Küçük yaşta annesinin kaybını yaşayan bir abi... o abi Şafak'ın yara bandıydı. Doğum gününüzde annenizin mezarını ziyaret etmek nedir bilir misiniz?
Bu Şafak'ın yirmi üç yıllık hayatında her yıl yaptığıydı. Acılarının ruhuna işlemesine izin vermişti, Şafak. Göğüs kafesinde annesinin kaybını, göremediği yüzünün emarelerini koca bir yükle taşıyordu; o acıları müzikle örtmüştü.
O müziğin, ruhuna işlenen acılarının üzerine işlemesine izin vermişti; ne olursa olsun dik yürümek, ayaklarının üzerinde tek başına durmak, yedi yaşındaki abisine anne olmak, babasının sevdiği kadın olmak bu demekti.

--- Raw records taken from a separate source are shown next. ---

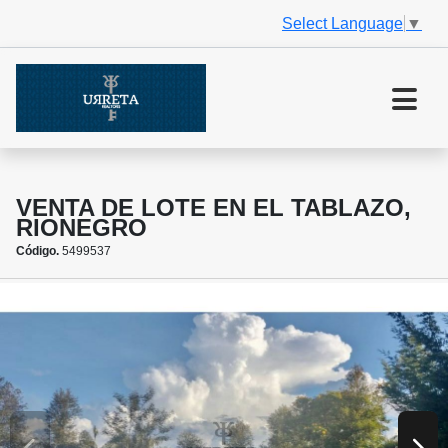
Select Language
▼
VENTA DE LOTE EN EL TABLAZO,
RIONEGRO
Código.
5499537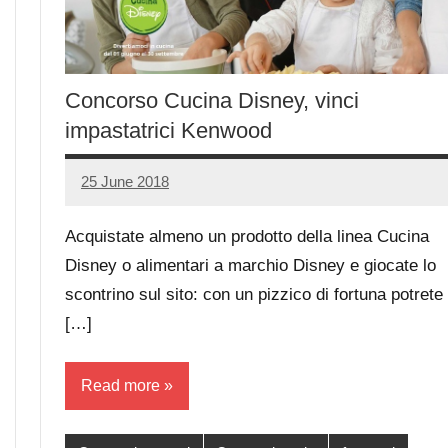
Concorso Cucina Disney, vinci
impastatrici Kenwood
25 June 2018
Luca
No
Papagni
comments
Acquistate almeno un prodotto della linea Cucina
Disney o alimentari a marchio Disney e giocate lo
scontrino sul sito: con un pizzico di fortuna potrete
[…]
Read more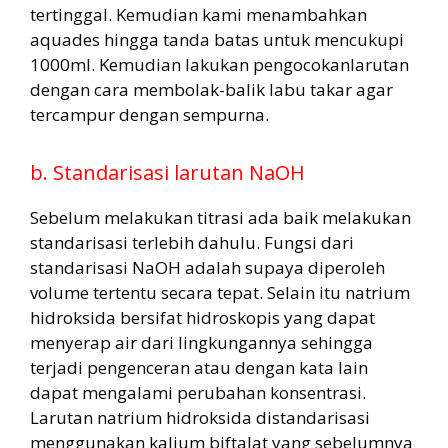
tertinggal. Kemudian kami menambahkan
aquades hingga tanda batas untuk mencukupi
1000ml. Kemudian lakukan pengocokanlarutan
dengan cara membolak-balik labu takar agar
tercampur dengan sempurna.
b. Standarisasi larutan NaOH
Sebelum melakukan titrasi ada baik melakukan
standarisasi terlebih dahulu. Fungsi dari
standarisasi NaOH adalah supaya diperoleh
volume tertentu secara tepat. Selain itu natrium
hidroksida bersifat hidroskopis yang dapat
menyerap air dari lingkungannya sehingga
terjadi pengenceran atau dengan kata lain
dapat mengalami perubahan konsentrasi.
Larutan natrium hidroksida distandarisasi
menggunakan kalium biftalat yang sebelumnya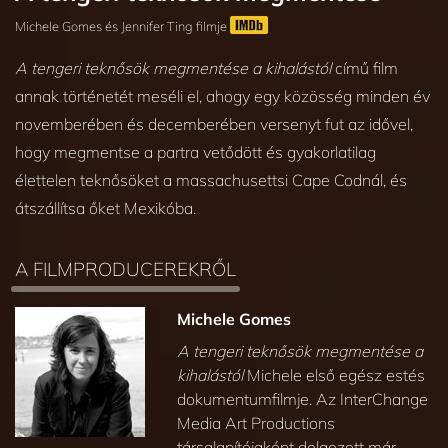
Michele Gomes és Jennifer Ting filmje
A tengeri teknősök megmentése a kihalástól
című film
annak történetét meséli el, ahogy egy közösség minden év
novemberében és decemberében versenyt fut az idővel,
hogy megmentse a partra vetődött és gyakorlatilag
élettelen teknősöket a massachusettsi Cape Codnál, és
átszállítsa őket Mexikóba.
A FILMPRODUCEREKRŐL
Michele Gomes
A tengeri teknősök megmentése a
kihalástól
Michele első egész estés
dokumentumfilmje. Az InterChange
Media Art Productions
társalapítójaként dolgozott már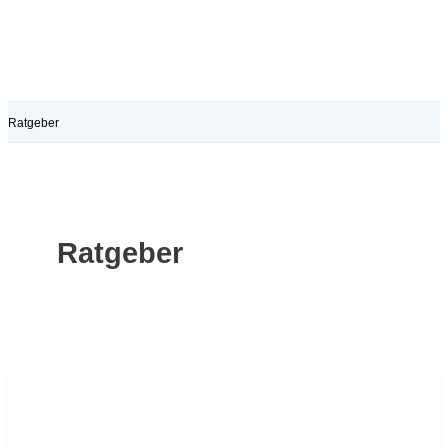
Ratgeber
Ratgeber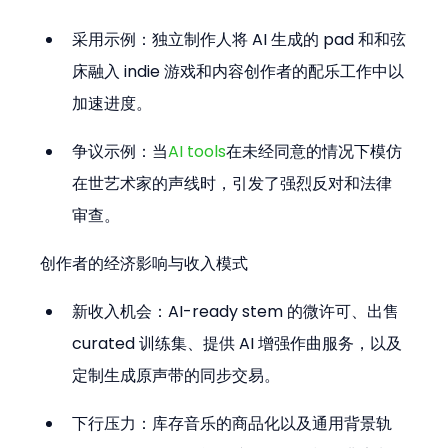
采用示例：独立制作人将 AI 生成的 pad 和和弦
床融入 indie 游戏和内容创作者的配乐工作中以
加速进度。
争议示例：当
AI tools
在未经同意的情况下模仿
在世艺术家的声线时，引发了强烈反对和法律
审查。
创作者的经济影响与收入模式
新收入机会：AI-ready stem 的微许可、出售 
curated 训练集、提供 AI 增强作曲服务，以及
定制生成原声带的同步交易。
下行压力：库存音乐的商品化以及通用背景轨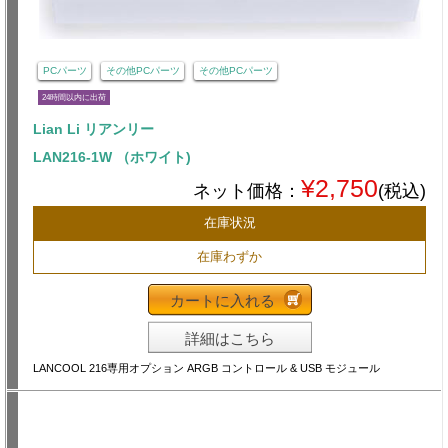
PCパーツ
その他PCパーツ
その他PCパーツ
24時間以内に出荷
Lian Li リアンリー
LAN216-1W （ホワイト)
¥2,750
ネット価格：
(税込)
在庫状況
在庫わずか
カートに入れる
詳細はこちら
LANCOOL 216専用オプション ARGB コントロール & USB モジュール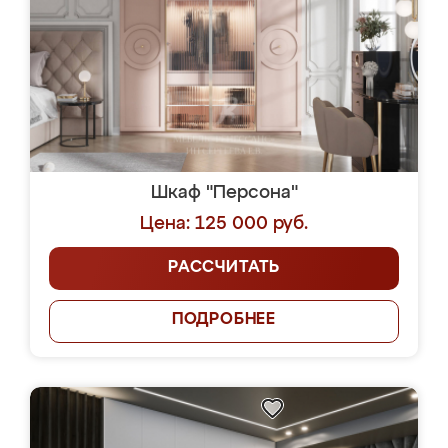
Шкаф "Персона"
Цена: 125 000 руб.
РАССЧИТАТЬ
ПОДРОБНЕЕ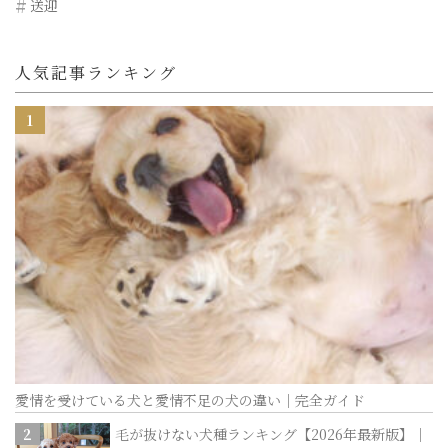
送迎
人気記事ランキング
愛情を受けている犬と愛情不足の犬の違い｜完全ガイド
毛が抜けない犬種ランキング【2026年最新版】｜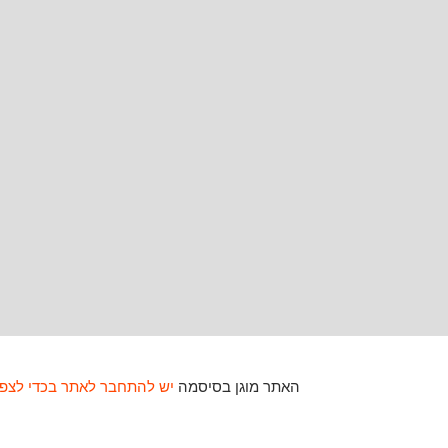
האתר מוגן בסיסמה
יש להתחבר לאתר בכדי לצפו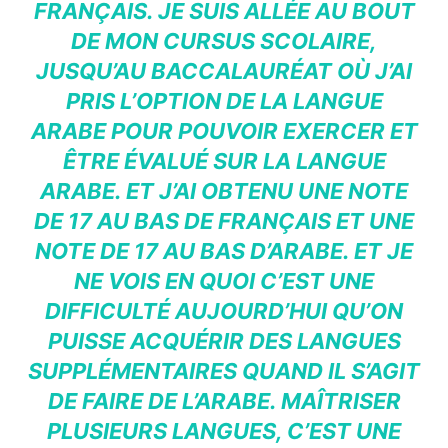
FRANÇAIS. JE SUIS ALLÉE AU BOUT
DE MON CURSUS SCOLAIRE,
JUSQU’AU BACCALAURÉAT OÙ J’AI
PRIS L’OPTION DE LA LANGUE
ARABE POUR POUVOIR EXERCER ET
ÊTRE ÉVALUÉ SUR LA LANGUE
ARABE. ET J’AI OBTENU UNE NOTE
DE 17 AU BAS DE FRANÇAIS ET UNE
NOTE DE 17 AU BAS D’ARABE. ET JE
NE VOIS EN QUOI C’EST UNE
DIFFICULTÉ AUJOURD’HUI QU’ON
PUISSE ACQUÉRIR DES LANGUES
SUPPLÉMENTAIRES QUAND IL S’AGIT
DE FAIRE DE L’ARABE. MAÎTRISER
PLUSIEURS LANGUES, C’EST UNE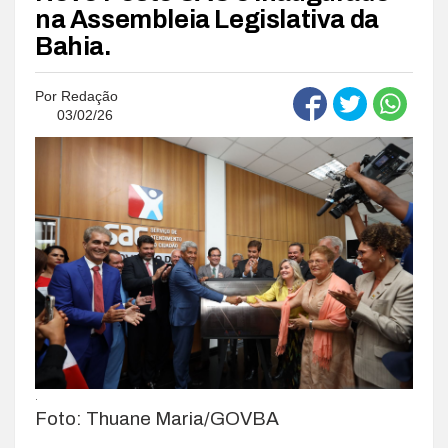
na Assembleia Legislativa da
Bahia.
Por
Redação
03/02/26
.
Foto: Thuane Maria/GOVBA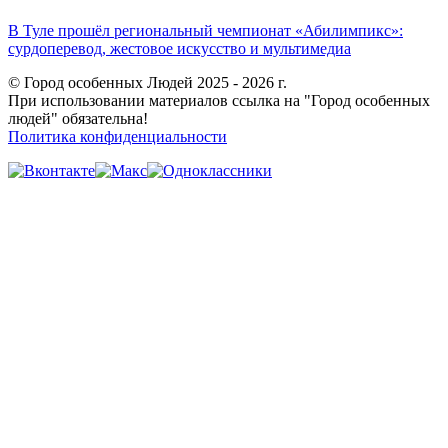
В Туле прошёл региональный чемпионат «Абилимпикс»:
сурдоперевод, жестовое искусство и мультимедиа
© Город особенных Людей 2025 - 2026 г.
При использовании материалов ссылка на "Город особенных
людей" обязательна!
Политика конфиденциальности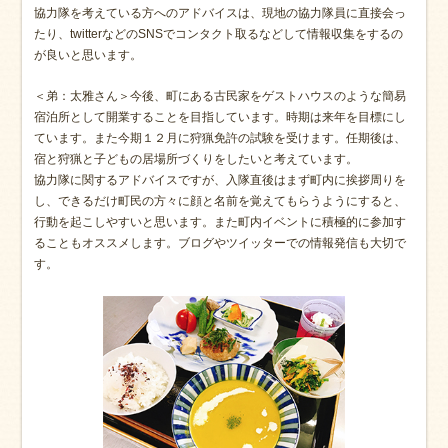
協力隊を考えている方へのアドバイスは、現地の協力隊員に直接会っ
たり、twitterなどのSNSでコンタクト取るなどして情報収集をするの
が良いと思います。
＜弟：太雅さん＞今後、町にある古民家をゲストハウスのような簡易
宿泊所として開業することを目指しています。時期は来年を目標にし
ています。また今期１２月に狩猟免許の試験を受けます。任期後は、
宿と狩猟と子どもの居場所づくりをしたいと考えています。
協力隊に関するアドバイスですが、入隊直後はまず町内に挨拶周りを
し、できるだけ町民の方々に顔と名前を覚えてもらうようにすると、
行動を起こしやすいと思います。また町内イベントに積極的に参加す
ることもオススメします。ブログやツイッターでの情報発信も大切で
す。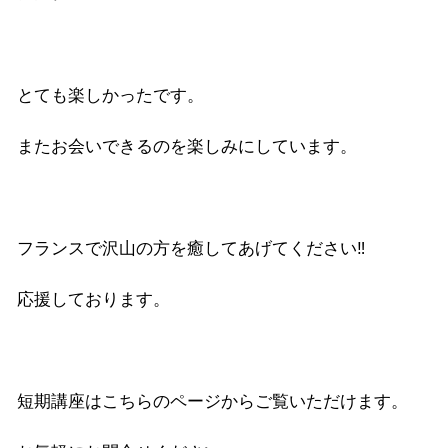
とても楽しかったです。
またお会いできるのを楽しみにしています。
フランスで沢山の方を癒してあげてください‼︎
応援しております。
短期講座はこちらのページからご覧いただけます。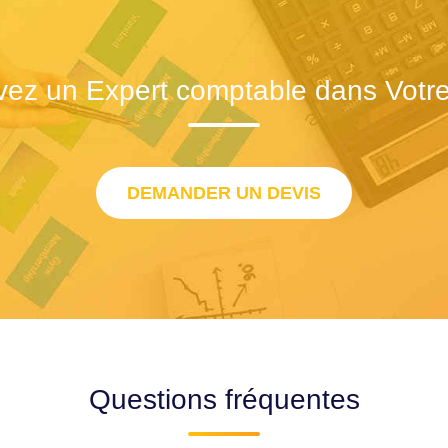
vez un Expert comptable dans Votre 
DEMANDER UN DEVIS
Questions fréquentes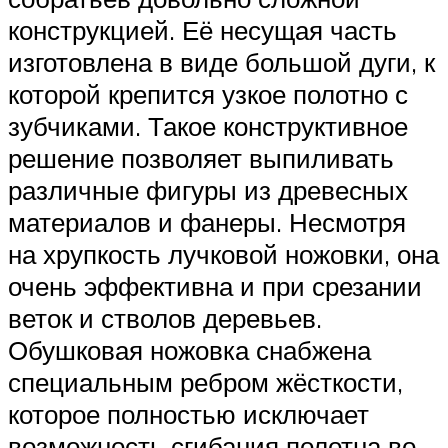
конструкцией. Её несущая часть
изготовлена в виде большой дуги, к
которой крепится узкое полотно с
зубчиками. Такое конструктивное
решение позволяет выпиливать
различные фигуры из древесных
материалов и фанеры. Несмотря
на хрупкость лучковой ножовки, она
очень эффективна и при срезании
веток и стволов деревьев.
Обушковая ножовка снабжена
специальным ребром жёсткости,
которое полностью исключает
возможность сгибания полотна во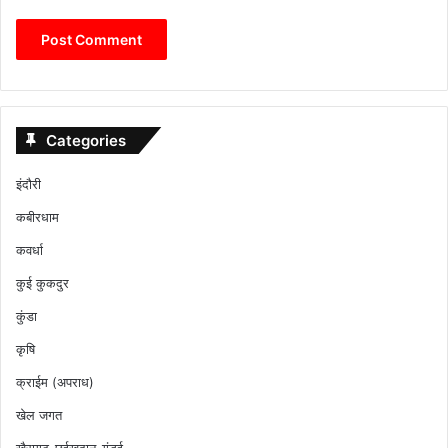
Categories
इंदौरी
कबीरधाम
कवर्धा
कुई कुकदुर
कुंडा
कृषि
क्राईम (अपराध)
खेल जगत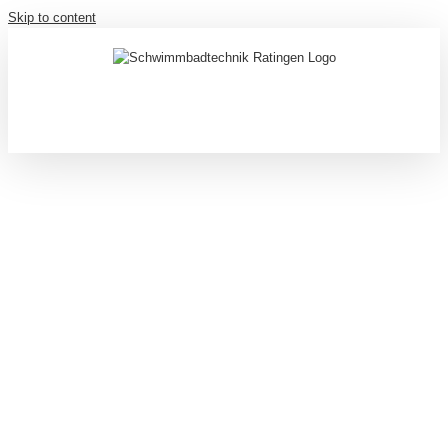
Skip to content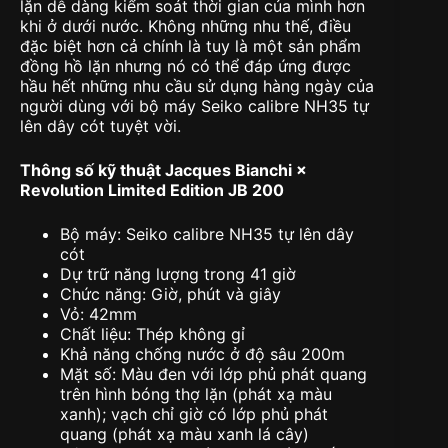
lặn dễ dàng kiểm soát thời gian của mình hơn
khi ở dưới nước. Không những nhu thế, điều
đặc biệt hơn cả chính là tuy là một sản phẩm
đồng hồ lặn nhưng nó có thể đáp ứng được
hầu hết những nhu cầu sử dụng hàng ngày của
người dùng với bộ máy Seiko calibre NH35 tự
lên dây cót tuyệt vời.
Thông số kỹ thuật Jacques Bianchi ×
Revolution Limited Edition JB 200
Bộ máy: Seiko calibre NH35 tự lên dây
cót
Dự trữ năng lượng trong 41 giờ
Chức năng: Giờ, phút và giây
Vỏ: 42mm
Chất liệu: Thép không gỉ
Khả năng chống nước ở độ sâu 200m
Mặt số: Màu đen với lớp phủ phát quang
trên hình bóng thợ lặn (phát xạ màu
xanh); vạch chỉ giờ có lớp phủ phát
quang (phát xạ màu xanh lá cây)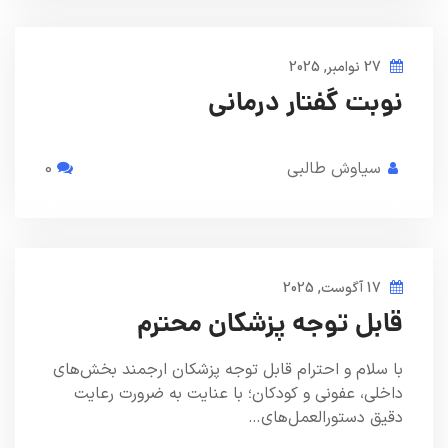
27 نوامبر, 2025
نوبت گفتار درمانی
سیاوش طالبی
0
17 آگوست, 2025
قابل توجه پزشکان محترم
با سلام و احترام قابل توجه پزشکان ارجمند بخش‌های
داخلی، عفونی و کودکان؛ با عنایت به ضرورت رعایت
دقیق دستورالعمل‌های…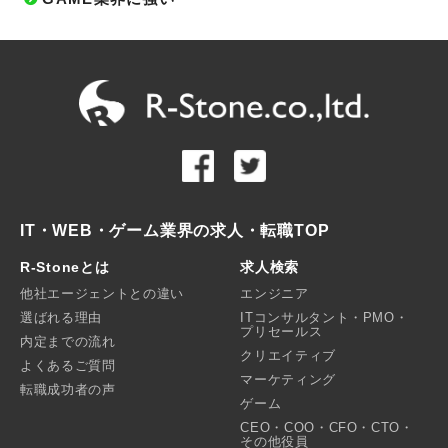
IT・WEB・ゲーム業界の求人・転職TOP
R-Stoneとは
求人検索
他社エージェントとの違い
エンジニア
選ばれる理由
ITコンサルタント・PMO・
プリセールス
内定までの流れ
クリエイティブ
よくあるご質問
マーケティング
転職成功者の声
ゲーム
CEO・COO・CFO・CTO・
その他役員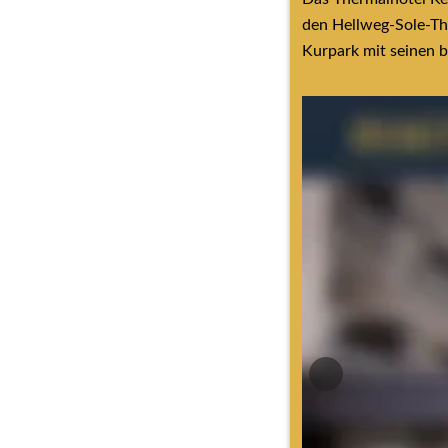
den Hellweg-Sole-Th
Kurpark mit seinen 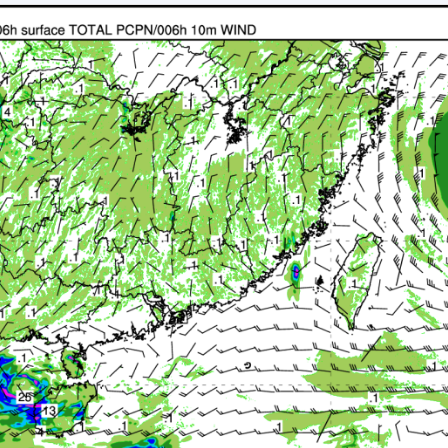
017
018
019
020
021
022
023
024
025
028
029
030
031
032
033
034
035
036
039
040
041
042
043
044
045
046
047
050
051
052
053
054
055
056
057
058
061
062
063
064
065
066
067
068
069
072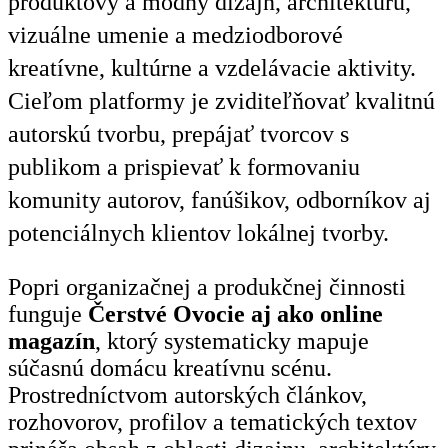
produktový a módny dizajn, architektúru,
vizuálne umenie a medziodborové
kreatívne, kultúrne a vzdelávacie aktivity.
Cieľom platformy je zviditeľňovať kvalitnú
autorskú tvorbu, prepájať tvorcov s
publikom a prispievať k formovaniu
komunity autorov, fanúšikov, odborníkov aj
potenciálnych klientov lokálnej tvorby.
Popri organizačnej a produkčnej činnosti
funguje
Čerstvé Ovocie aj ako online
magazín
, ktorý systematicky mapuje
súčasnú domácu kreatívnu scénu.
Prostredníctvom autorských článkov,
rozhovorov, profilov a tematických textov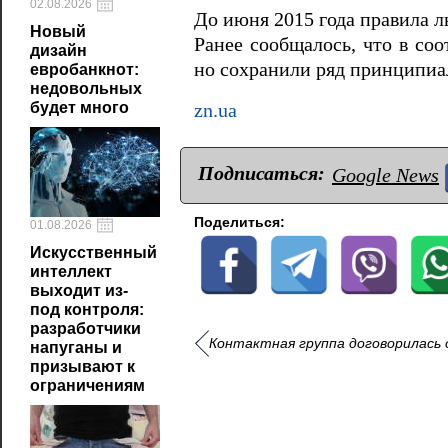
02.08.2026
До июня 2015 года правила л
Новый
Ранее сообщалось, что в со
дизайн
но сохранили ряд принципиа
евробанкнот:
недовольных
будет много
zn.ua
Подписаться:
Google News
Поделиться:
01.08.2026
Искусственный
интеллект
выходит из-
под контроля:
разработчики
Контактная группа договорилась 
напуганы и
призывают к
ограничениям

Şafak, annesinin ona bıraktığı emarelerle yaşıyordu, geçmeyecek izlerle yaşıyordu, diyabetinden, lacivert gözleri ile. Kıvırcık saçlarından, yüzünde küçüklüğünden kalmış iki çil ile. Bir gün; o nefret ettiği diyabeti, aslında ona hayatında değişecek olan iki anıyı yaşatmıştı. Göğe ihtiyacı olan o adamı, göğe dilenen kadın iyileştirmişti. Lakin o kadın, bir kendini saramamıştı.